When Eloise collapses against the blankets again, her eyes find my arm, and she whispers, “Your wrist. I’m sorry.”
“Please.” I choke the words out. “Don’t. Don’t ever apologize to me.”
Her weary gaze meets mine, and the hopelessness in her face hammers against my silence. Tears sting my eyes, and as the next contraction starts, I lean down and say, “Take a deep breath and hold it. There. Now push. You’re strong enough for this, Eloise. You’ve been through hell, but soon you’ll meet your child. You’ll see proof that Melkin loved you, and that you aren’t alone.”
She sobs as the contraction eases, and her fingers refuse to let go of me. “Why did he have to die? You were there. Can’t you tell me?”
A stone is lodged in my throat. Holding back my words. My tears. The truth I owe her. I make myself meet her eyes and swallow past the stone. Truth is what will make me better. I don’t know if truth will make Eloise better, too, but I can’t stomach another lie.
I’m finished with running from the things I’ve done. I help Eloise settle back against the blankets again, and say quietly, “Melkin died because I killed him.”
She lies there, stunned and silent, as Elim murmurs something about seeing the baby’s head and one more push.
“Did he try to kill you, then?” she asks, and the pain in her voice isn’t for me. It’s for Melkin. For her husband, who wasn’t a killer but who was backed into a corner by his leader. Forced to do the unthinkable or lose everything that mattered to him.

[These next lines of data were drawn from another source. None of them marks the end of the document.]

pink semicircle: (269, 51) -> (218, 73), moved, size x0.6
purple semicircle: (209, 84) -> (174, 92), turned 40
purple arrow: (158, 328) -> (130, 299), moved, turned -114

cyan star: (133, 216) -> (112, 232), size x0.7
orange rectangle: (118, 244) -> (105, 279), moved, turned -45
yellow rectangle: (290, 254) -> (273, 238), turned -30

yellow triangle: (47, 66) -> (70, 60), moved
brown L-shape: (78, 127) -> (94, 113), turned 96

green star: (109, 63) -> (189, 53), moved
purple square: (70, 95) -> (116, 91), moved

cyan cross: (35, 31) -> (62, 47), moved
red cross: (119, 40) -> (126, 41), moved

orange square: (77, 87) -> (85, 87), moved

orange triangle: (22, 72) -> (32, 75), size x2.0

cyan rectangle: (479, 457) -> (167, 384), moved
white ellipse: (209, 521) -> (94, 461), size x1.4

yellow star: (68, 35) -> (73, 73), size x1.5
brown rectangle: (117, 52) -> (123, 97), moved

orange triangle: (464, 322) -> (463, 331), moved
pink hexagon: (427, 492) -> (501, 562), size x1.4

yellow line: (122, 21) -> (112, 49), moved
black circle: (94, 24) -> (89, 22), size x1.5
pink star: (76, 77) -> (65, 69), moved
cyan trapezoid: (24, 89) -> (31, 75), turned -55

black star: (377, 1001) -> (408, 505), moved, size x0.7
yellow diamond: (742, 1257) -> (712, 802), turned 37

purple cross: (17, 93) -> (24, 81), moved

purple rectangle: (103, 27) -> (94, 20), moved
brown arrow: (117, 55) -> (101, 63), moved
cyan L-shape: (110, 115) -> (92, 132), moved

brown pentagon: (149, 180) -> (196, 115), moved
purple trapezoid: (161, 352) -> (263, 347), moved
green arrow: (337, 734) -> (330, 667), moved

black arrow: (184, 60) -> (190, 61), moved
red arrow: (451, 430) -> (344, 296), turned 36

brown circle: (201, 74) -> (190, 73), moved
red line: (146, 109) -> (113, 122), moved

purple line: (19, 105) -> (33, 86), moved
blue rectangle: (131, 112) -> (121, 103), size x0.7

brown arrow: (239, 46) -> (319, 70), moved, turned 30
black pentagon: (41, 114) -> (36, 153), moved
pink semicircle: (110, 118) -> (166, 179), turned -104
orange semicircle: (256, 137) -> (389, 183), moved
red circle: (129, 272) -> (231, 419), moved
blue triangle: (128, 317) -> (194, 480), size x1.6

“I don’t . . . I thought he was. He needed the device, and I wouldn’t give it to him. I didn’t want the Commander to have that much power. But my reasons don’t matter, Eloise. What matters is that I regretted it the moment I did it. I’ve regretted it every day since. If I could go back and do things differently, I would.” My voice breaks, and I clench my teeth against the pain as Eloise rises off the bed and screams like a warrior while Elim yells encouragement.